Code Mutation (Polymorphism)
Before we start it’s probably best to explain some things:Signature – A pattern of bytes used by an antivirus to identify malicious executables, this could be a string, parts of a function, or a hash.Crypting – This is the most common way of evading antivirus detections, it works by encrypting the malicious executable so the antivirus cannot match the malicious code to existing signatures.Payload – The malicious executable which is encrypted to evade detections, this is attached to the stub in some way (stored as a resource, added after then end of file, appended to a new or existing section).Stub – A simple program responsible for decrypting the payload and executing it in memory. Due to the payload being encrypted, antiviruses will attempt to generate signatures to match the stub’s code, but because the stub is small and simple it can be easily modified to evade existing signatures. ##
Polymorphism is a solution to a problem mainly found with worms/botnet: When an AV adds a new signature that detects the malicious executable, the infected file will be quarantined, leaving the malware running in memory until reboot. If a botmaster is running a botnet with thousands of bots, each time the stub is detected he’s likely to lose a few hundred bots, his only choice: To keep updating the bots with a new stub before the previous one is detected (which for large botnets can be every few hours), leaving the hacker with very little free time. A solution to this would be to write malware capable of programmatically generating a unique stub and replacing the old one on execution, resulting in each computer having a different stub; this is know as polymorphism.
there’s a few ways to programmatically create unique code that performs the same function as the previous.
Block Mutation A lot of assembly instructions can be freely movable, whilst some cannot. An instruction using a relative address (such as a jump or call), when moved will point to a different location, breaking the code; freely movable instructions such as those using absolute addresses or only registers can be moved anywhere.
Block based polymoprphism works by breaking the code down into small blocks, which are then numbered; the number specifies the order in which they execute and the block is either marked as movable or immovable based on its containing instruction. The mutation engine can then reorder, relocate, or separate the movable block; using jumps or similar instructions to link them together so that they execute in the correct order. Junk code (random instructions which are never actually executed) can also be added between blocks to add more entropy and change the executable size.
Register Swapping It’s possible to write the code in such a way that registers can easily be switched out, for instance all occurrences of edx within a function could be replaced with ecx, changing a lot of bytes within the application.
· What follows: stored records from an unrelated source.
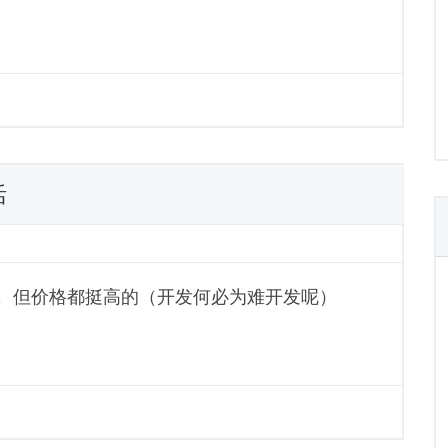
活
名的， 但价格都挺高的（开发何必为难开发呢）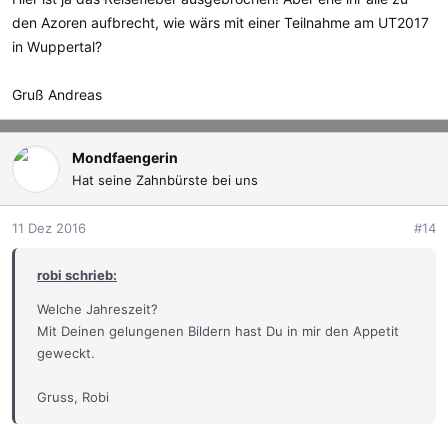
n
den Azoren aufbrecht, wie wärs mit einer Teilnahme am UT2017
:
in Wuppertal?
Gruß Andreas
Mondfaengerin
Hat seine Zahnbürste bei uns
11 Dez 2016
#14
robi schrieb:
Welche Jahreszeit?
Mit Deinen gelungenen Bildern hast Du in mir den Appetit
geweckt.
Gruss, Robi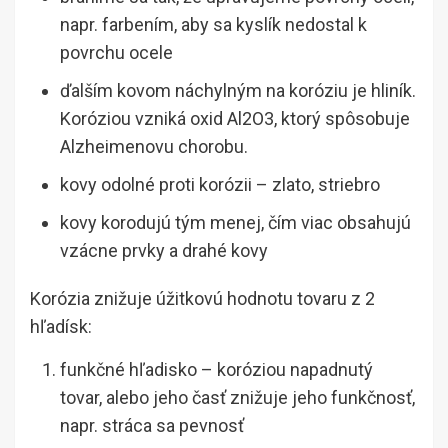
napr. farbením, aby sa kyslík nedostal k
povrchu ocele
ďalším kovom náchylným na koróziu je hliník.
Koróziou vzniká oxid Al2O3, ktorý spôsobuje
Alzheimenovu chorobu.
kovy odolné proti korózii – zlato, striebro
kovy korodujú tým menej, čím viac obsahujú
vzácne prvky a drahé kovy
Korózia znižuje úžitkovú hodnotu tovaru z 2
hľadísk:
funkčné hľadisko – koróziou napadnutý
tovar, alebo jeho časť znižuje jeho funkčnosť,
napr. stráca sa pevnosť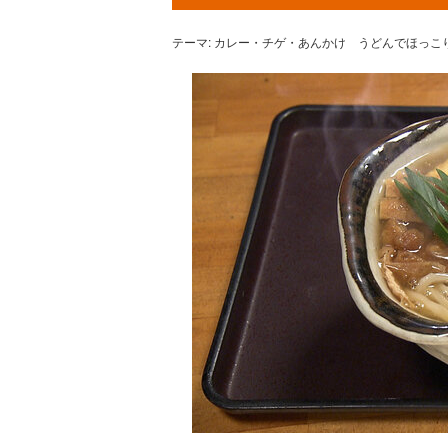
テーマ: カレー・チゲ・あんかけ うどんでほっこ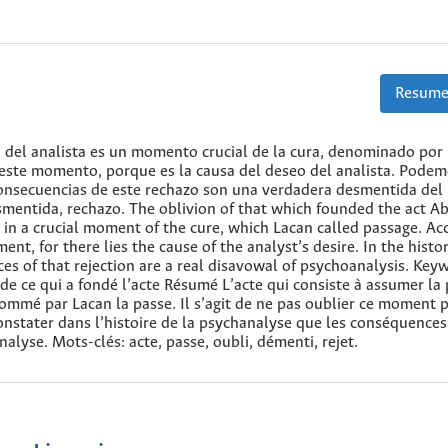
Resume
 del analista es un momento crucial de la cura, denominado por 
r este momento, porque es la causa del deseo del analista. Pode
s consecuencias de este rechazo son una verdadera desmentida del
desmentida, rechazo. The oblivion of that which founded the act Ab
 in a crucial moment of the cure, which Lacan called passage. Ac
ent, for there lies the cause of the analyst’s desire. In the histo
s of that rejection are a real disavowal of psychoanalysis. Key
i de ce qui a fondé l’acte Résumé L’acte qui consiste à assumer la 
nommé par Lacan la passe. Il s’agit de ne pas oublier ce moment 
constater dans l’histoire de la psychanalyse que les conséquences
alyse. Mots-clés: acte, passe, oubli, démenti, rejet.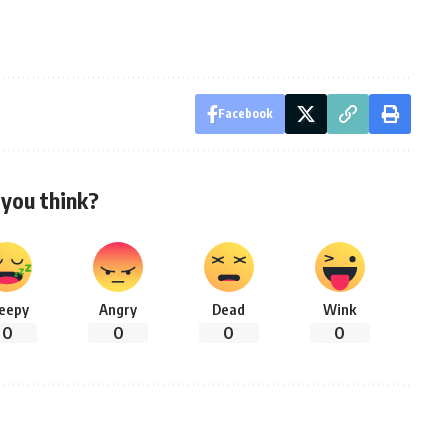
Facebook
you think?
leepy
Angry
Dead
Wink
0
0
0
0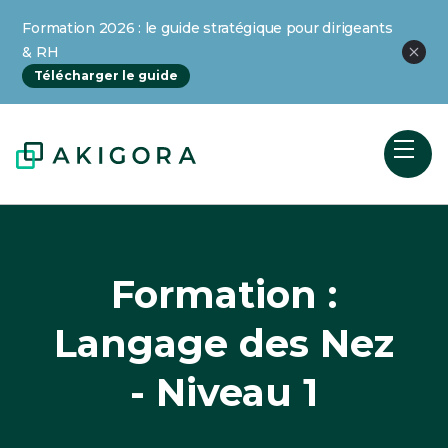
Formation 2026 : le guide stratégique pour dirigeants
& RH
Télécharger le guide
Formation :
Langage des Nez
- Niveau 1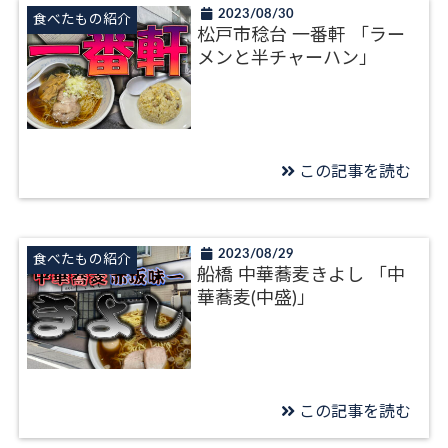
2023/08/30
食べたもの紹介
松戸市稔台 一番軒 「ラー
メンと半チャーハン」
この記事を読む
2023/08/29
食べたもの紹介
船橋 中華蕎麦きよし 「中
華蕎麦(中盛)」
この記事を読む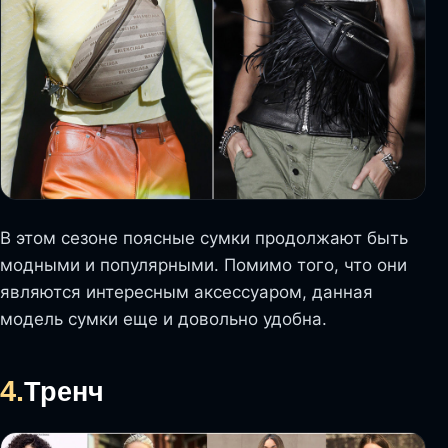
В этом сезоне поясные сумки продолжают быть
модными и популярными. Помимо того, что они
являются интересным аксессуаром, данная
модель сумки еще и довольно удобна.
4.
Тренч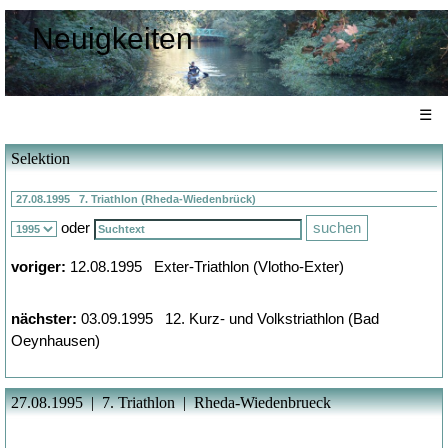
Neuigkeiten
☰
Selektion
oder
voriger:
12.08.1995 Exter-Triathlon (Vlotho-Exter)
nächster:
03.09.1995 12. Kurz- und Volkstriathlon (Bad
Oeynhausen)
27.08.1995 | 7. Triathlon | Rheda-Wiedenbrueck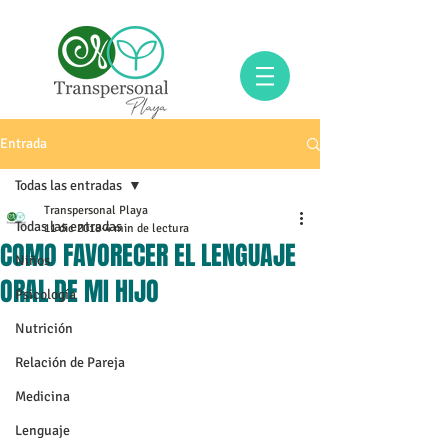
Entrada
Todas las entradas
Transpersonal Playa
Todas las entradas
11 dic 2018
4 min de lectura
COMO FAVORECER EL LENGUAJE
Niños
ORAL DE MI HIJO
Psicología
Nutrición
Relación de Pareja
Medicina
Lenguaje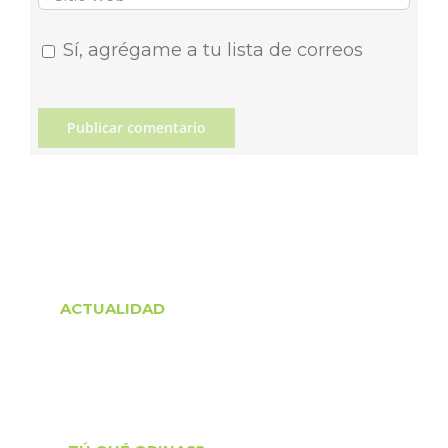
Sí, agrégame a tu lista de correos
ACTUALIDAD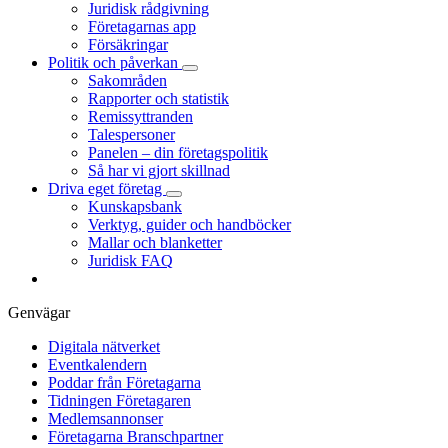
Juridisk rådgivning
Företagarnas app
Försäkringar
Politik och påverkan
Sakområden
Rapporter och statistik
Remissyttranden
Talespersoner
Panelen – din företagspolitik
Så har vi gjort skillnad
Driva eget företag
Kunskapsbank
Verktyg, guider och handböcker
Mallar och blanketter
Juridisk FAQ
Genvägar
Digitala nätverket
Eventkalendern
Poddar från Företagarna
Tidningen Företagaren
Medlemsannonser
Företagarna Branschpartner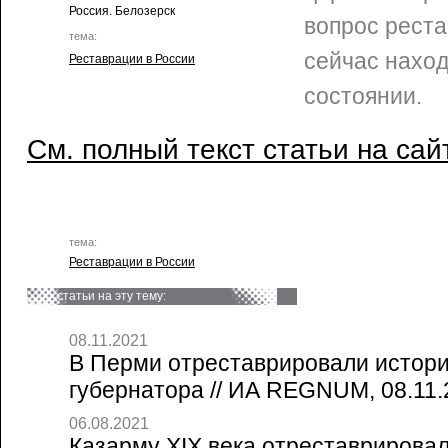
Россия. Белозерск
вопрос реста
тема:
сейчас нахо
Реставрации в России
состоянии.
См. полный текст статьи на сай
тема:
Реставрации в России
статьи на эту тему:
08.11.2021
В Перми отреставрировали истор
губернатора // ИА REGNUM, 08.11.
06.08.2021
Казарму XIX века отреставрировал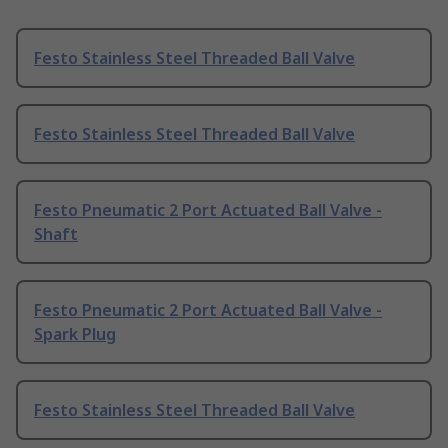
Festo Stainless Steel Threaded Ball Valve
Festo Stainless Steel Threaded Ball Valve
Festo Pneumatic 2 Port Actuated Ball Valve -
Shaft
Festo Pneumatic 2 Port Actuated Ball Valve -
Spark Plug
Festo Stainless Steel Threaded Ball Valve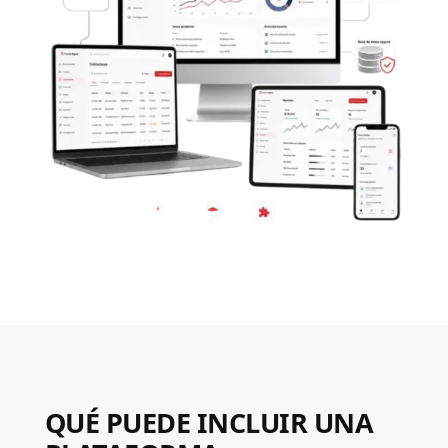
QUÉ PUEDE INCLUIR UNA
The only problem with this approach is there’s only a few usable registers, making it easy to exhaust all possible combinations, and it’s still possible to generate signatures based on the layout of the instructions.
Internal Assembler + Intermediate Language A very effective approach is to embed an assembler within the payload, as well as create an intermediate language (IL) which the polymorphic engine uses to create ASM on the fly. A simple example would be the following IL code.
pmov Reg1, 5 add eax, Reg1
In this example instructions prefixed with p will be mutated at an instruction level, whilst those without a prefix will just be assigned a register and compiled as ASM. The IL engine would then use a seed to randomly generate the p-prefixed instructions by picking an instruction, or group of instructions, to perform the operation, as well as assign a register to Reg1 and Reg2.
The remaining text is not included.